Until last year this whole side lot was very thick with hundreds of Brazilian pepper trees. I spent months with a chainsaw, then dug out the stumps of the big trees (by hand). The ground is coarse sand filled with coral boulders, rocks, seashells and trash. I hear that 50 years ago neighborhood kids used to hang out and fish here, and I found a lot of their trash and lead sinkers.

The "green" is only going to be about 300sf. Rather than just planting a square blob of grass I decided to shape it like what a putting green may look like, although I don't think I'll be cutting it low enough to putt on. I'm thinking of starting it at 3/4" and go from there, which will still look enough like a green next to 4" St. Aug.

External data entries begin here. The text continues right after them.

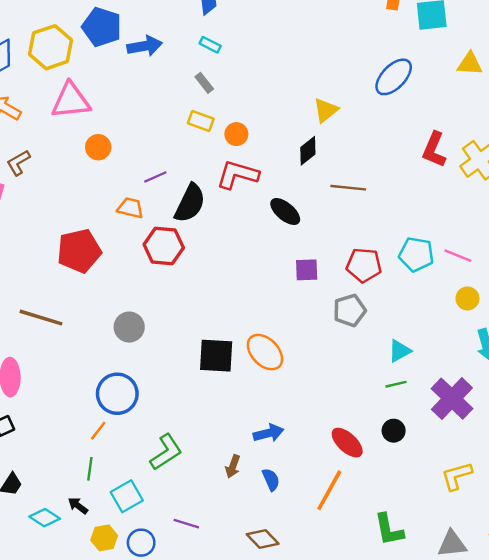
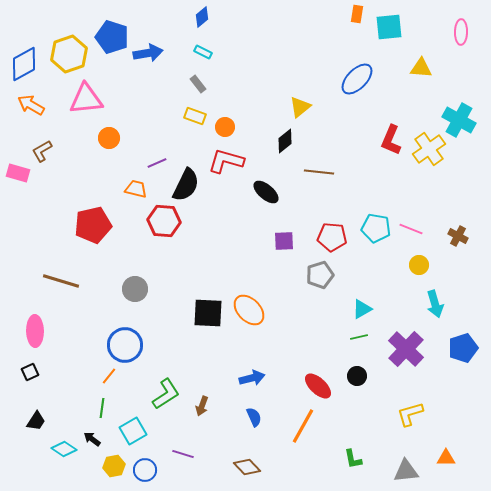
brown arrow: (233, 466) -> (202, 406), moved
green L-shape: (389, 530) -> (353, 459), size x0.7

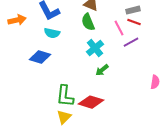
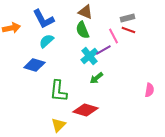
cyan semicircle: (52, 33) -> (46, 41), turned 126
purple line: (131, 42) -> (103, 50), moved
green L-shape: (65, 96) -> (58, 91), moved

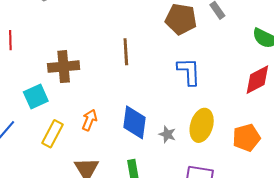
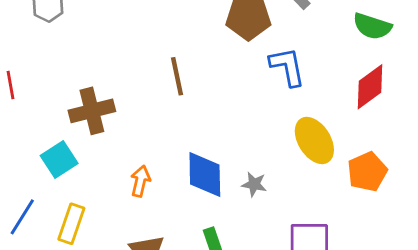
blue L-shape: (189, 71) -> (287, 67), moved
yellow ellipse: (202, 125) -> (314, 140), moved, turned -40
yellow rectangle: (53, 134) -> (71, 224), moved

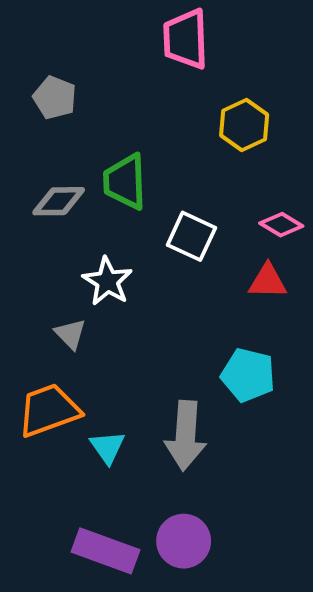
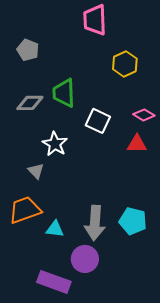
cyan pentagon: (248, 375) -> (133, 221), moved
cyan triangle: (107, 447) -> (55, 229), turned -48
purple circle: (184, 541) -> (85, 259), moved

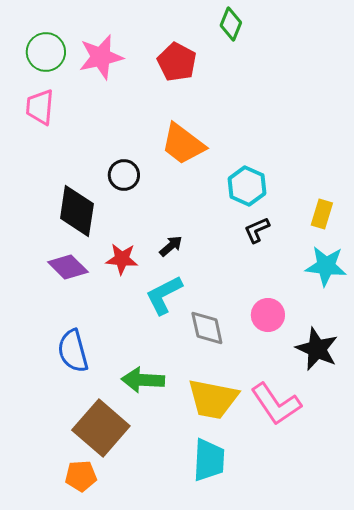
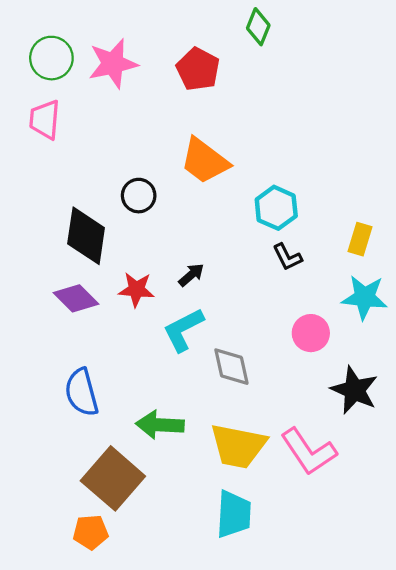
black L-shape: (257, 230) -> (287, 257), turned -92
pink circle: (268, 315) -> (311, 333), moved

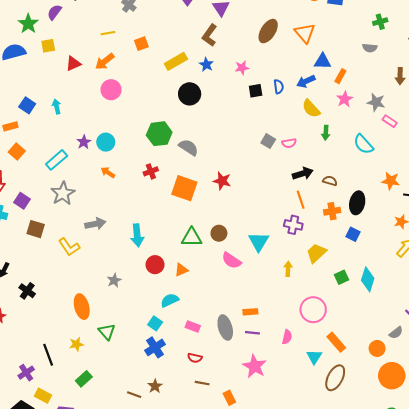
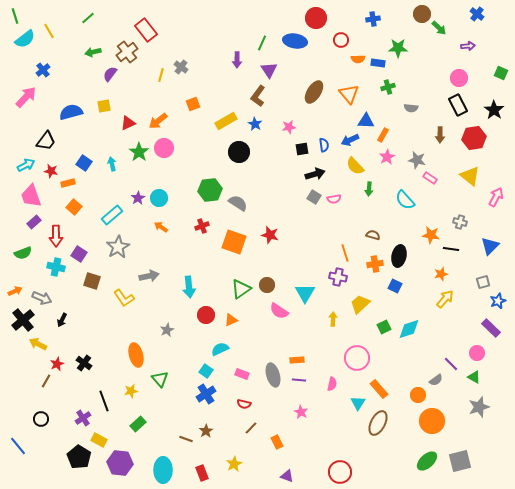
green cross: (380, 22) -> (388, 87), moved
green star: (28, 24) -> (139, 152), moved
yellow line: (108, 33) -> (161, 75), moved, turned -64
black arrow: (303, 174) -> (315, 174), moved
green triangle: (192, 237) -> (241, 289), turned -35
cyan diamond: (368, 279) -> (409, 329), turned 55
black cross: (27, 291) -> (84, 363), moved
pink star: (255, 366) -> (301, 412), size x0.6
brown line: (202, 383) -> (251, 428), turned -56

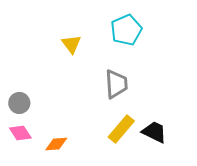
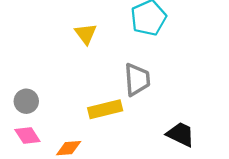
yellow rectangle: (121, 129) -> (105, 109), moved, turned 36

First I raked the plot down about 6" to remove all the junk. In just this small area I removed thousands of pounds of rock of all sizes and added it to my rip-rap seawall. Just a small percent of it:





Then I spent weeks spraying glyphosate, lightly raking to expose new weed seeds and pebbles, watering daily...rinse repeat many times. Here is my only grounds crew that helps daily, #Floridaproblems.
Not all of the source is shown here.